Lines in the listing below that hold "https" are the ones to copy.

─── Supplied data

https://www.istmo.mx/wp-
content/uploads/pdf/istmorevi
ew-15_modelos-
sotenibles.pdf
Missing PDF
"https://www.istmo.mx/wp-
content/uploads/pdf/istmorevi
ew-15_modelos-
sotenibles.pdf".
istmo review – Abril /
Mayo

──────
─── Supplied data

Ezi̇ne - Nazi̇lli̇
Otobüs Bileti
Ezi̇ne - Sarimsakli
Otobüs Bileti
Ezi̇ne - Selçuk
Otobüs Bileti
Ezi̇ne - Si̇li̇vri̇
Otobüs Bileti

──────

## Task response:
https://www.istmo.mx/wp-
"https://www.istmo.mx/wp-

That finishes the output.